Un autre petit garçon brûlé partage la chambre d’isolement avec notre fils. Ce petit garçon supporte mal l’isolement et a tendance à se replier sur lui-même. J’apprends par une infirmière que ses parents ont fait appel à une guérisseuse, charmeuse de feu, pour leur enfant. Elle doit venir dans le service. L’infirmière me demande si je désire qu’elle fasse quelque chose pour Émilien. Je refuse et proteste vivement. Je sais que la Bible interdit formellement ces pratiques. Il faut être vigilant, car, en temps d’épreuve, nous sommes tentés de nous laisser aller à faire n’importe quoi sous l’effet de la panique et du chagrin.
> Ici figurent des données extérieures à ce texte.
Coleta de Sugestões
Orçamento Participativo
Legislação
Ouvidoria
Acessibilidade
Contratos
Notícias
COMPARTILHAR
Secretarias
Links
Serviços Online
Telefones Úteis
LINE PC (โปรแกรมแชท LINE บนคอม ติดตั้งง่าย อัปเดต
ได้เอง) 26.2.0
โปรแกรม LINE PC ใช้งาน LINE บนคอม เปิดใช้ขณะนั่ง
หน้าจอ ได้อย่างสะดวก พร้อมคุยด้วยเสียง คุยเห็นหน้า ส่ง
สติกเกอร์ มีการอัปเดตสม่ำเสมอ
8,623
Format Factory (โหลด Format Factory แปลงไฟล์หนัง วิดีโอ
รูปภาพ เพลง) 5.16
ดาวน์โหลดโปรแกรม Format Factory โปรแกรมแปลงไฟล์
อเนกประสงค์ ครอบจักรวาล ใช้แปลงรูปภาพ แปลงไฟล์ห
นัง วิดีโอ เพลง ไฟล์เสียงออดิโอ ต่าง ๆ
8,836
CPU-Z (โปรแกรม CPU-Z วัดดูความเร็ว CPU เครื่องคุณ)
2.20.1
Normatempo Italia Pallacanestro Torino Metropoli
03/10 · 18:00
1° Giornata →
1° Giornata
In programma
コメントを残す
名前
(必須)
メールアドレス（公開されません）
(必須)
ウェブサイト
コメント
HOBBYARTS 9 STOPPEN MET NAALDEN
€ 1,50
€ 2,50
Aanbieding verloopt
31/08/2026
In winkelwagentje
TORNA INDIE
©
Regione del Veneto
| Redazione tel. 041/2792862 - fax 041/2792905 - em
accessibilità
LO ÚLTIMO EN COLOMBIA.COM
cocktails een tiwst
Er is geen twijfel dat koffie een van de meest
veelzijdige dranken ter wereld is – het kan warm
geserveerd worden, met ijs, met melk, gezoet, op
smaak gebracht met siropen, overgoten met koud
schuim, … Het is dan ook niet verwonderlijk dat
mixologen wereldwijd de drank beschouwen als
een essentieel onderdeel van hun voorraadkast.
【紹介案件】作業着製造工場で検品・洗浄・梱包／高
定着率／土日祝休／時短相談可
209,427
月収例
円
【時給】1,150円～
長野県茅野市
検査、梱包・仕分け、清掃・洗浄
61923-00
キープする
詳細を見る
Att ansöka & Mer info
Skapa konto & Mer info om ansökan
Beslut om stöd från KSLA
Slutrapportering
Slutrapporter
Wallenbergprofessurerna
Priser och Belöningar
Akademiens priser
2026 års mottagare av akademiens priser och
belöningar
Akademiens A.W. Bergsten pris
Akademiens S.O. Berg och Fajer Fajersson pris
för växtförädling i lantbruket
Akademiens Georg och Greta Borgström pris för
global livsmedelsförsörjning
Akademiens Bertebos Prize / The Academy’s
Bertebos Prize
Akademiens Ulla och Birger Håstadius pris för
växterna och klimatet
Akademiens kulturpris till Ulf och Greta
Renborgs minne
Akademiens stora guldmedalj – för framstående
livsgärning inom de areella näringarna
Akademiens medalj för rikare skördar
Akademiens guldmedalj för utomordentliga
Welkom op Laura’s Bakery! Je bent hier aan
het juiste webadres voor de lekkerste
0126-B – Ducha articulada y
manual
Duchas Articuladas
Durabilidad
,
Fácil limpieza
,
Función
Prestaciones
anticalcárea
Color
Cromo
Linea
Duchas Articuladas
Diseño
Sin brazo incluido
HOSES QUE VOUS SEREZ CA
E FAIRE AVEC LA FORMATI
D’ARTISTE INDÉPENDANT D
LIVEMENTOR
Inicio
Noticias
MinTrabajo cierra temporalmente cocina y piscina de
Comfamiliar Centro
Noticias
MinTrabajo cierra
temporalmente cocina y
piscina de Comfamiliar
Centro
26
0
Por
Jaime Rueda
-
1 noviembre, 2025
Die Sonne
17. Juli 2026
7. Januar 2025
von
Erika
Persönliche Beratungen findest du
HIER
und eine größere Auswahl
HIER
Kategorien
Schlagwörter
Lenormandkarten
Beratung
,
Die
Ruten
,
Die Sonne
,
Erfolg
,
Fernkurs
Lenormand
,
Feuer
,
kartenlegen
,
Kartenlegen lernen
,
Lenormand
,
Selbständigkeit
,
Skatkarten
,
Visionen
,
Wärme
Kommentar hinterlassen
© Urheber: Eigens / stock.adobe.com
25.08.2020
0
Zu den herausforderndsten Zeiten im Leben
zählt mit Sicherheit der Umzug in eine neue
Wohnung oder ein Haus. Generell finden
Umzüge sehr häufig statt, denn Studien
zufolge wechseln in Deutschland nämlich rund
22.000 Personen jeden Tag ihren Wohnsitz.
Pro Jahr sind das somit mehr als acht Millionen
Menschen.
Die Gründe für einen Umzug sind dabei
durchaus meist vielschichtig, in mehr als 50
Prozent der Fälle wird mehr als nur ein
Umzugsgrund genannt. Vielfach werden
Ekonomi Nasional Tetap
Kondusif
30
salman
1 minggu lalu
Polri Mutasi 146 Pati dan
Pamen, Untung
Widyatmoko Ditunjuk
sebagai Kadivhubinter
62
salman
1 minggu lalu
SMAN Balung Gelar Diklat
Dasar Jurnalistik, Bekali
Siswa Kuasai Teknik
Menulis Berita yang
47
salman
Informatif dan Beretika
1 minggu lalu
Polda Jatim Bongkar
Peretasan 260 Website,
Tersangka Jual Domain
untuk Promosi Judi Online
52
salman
Il m’a été possible d’expliquer aux parents du petit voisin de chambre d’Émilien les dangers de ces pratiques magiques en m’appuyant sur la Bible.
Voilà ce que dit à ce sujet le livre du Deutéronome : « Lorsque tu seras entré dans le pays que l’éternel ton Dieu te donne, tu n’apprendras pas à imiter les abominations de ces nations-là : qu’on ne trouve personne chez toi qui fasse passer son fils ou sa fille par le feu, personne qui n’exerce le métier de devin, d’astrologue, d’augure, de magicien, d’enchanteur, personne qui consulte ceux qui évoquent les esprits, disent la bonne aventure, personne qui interroge les morts. Car quiconque fait ces choses est en abomination à l’Éternel. » (Dt 18, 10-12 version Segond.) Il faut noter que la Bible de Jérusalem utilise l’expression : « personne qui n’use de charme » pour traduire le mot enchanteur. Les parents de ce petit garçon m’ont écoutée et ont manifesté le vif désir de rechercher Dieu et son secours et leur fils a pu quitter rapidement l’hôpital.
Je suis auprès d’Émilien, toujours avec vitre interposée. Le service de chirurgie infantile est ancien, je dois me tenir debout dans le couloir. Enceinte de cinq mois je suis bien fatiguée.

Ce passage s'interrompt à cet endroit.